**Work instruction:** In the entries below, go to the line containing "being deployed across" and repeat it along with every later line, exactly.

-=-=-

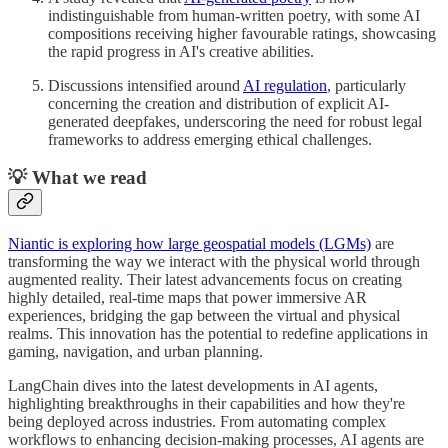
indistinguishable from human-written poetry, with some AI
compositions receiving higher favourable ratings, showcasing
the rapid progress in AI's creative abilities.
Discussions intensified around
AI regulation
, particularly
concerning the creation and distribution of explicit AI-
generated deepfakes, underscoring the need for robust legal
frameworks to address emerging ethical challenges.
💡 What we read
Niantic is exploring how large geospatial models (LGMs)
are
transforming the way we interact with the physical world through
augmented reality. Their latest advancements focus on creating
highly detailed, real-time maps that power immersive AR
experiences, bridging the gap between the virtual and physical
realms. This innovation has the potential to redefine applications in
gaming, navigation, and urban planning.
LangChain dives into the latest developments in AI agents,
highlighting breakthroughs in their capabilities and how they're
being deployed across industries. From automating complex
workflows to enhancing decision-making processes, AI agents are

-=-=-

**Completed exercise:**
being deployed across industries. From automating complex
workflows to enhancing decision-making processes, AI agents are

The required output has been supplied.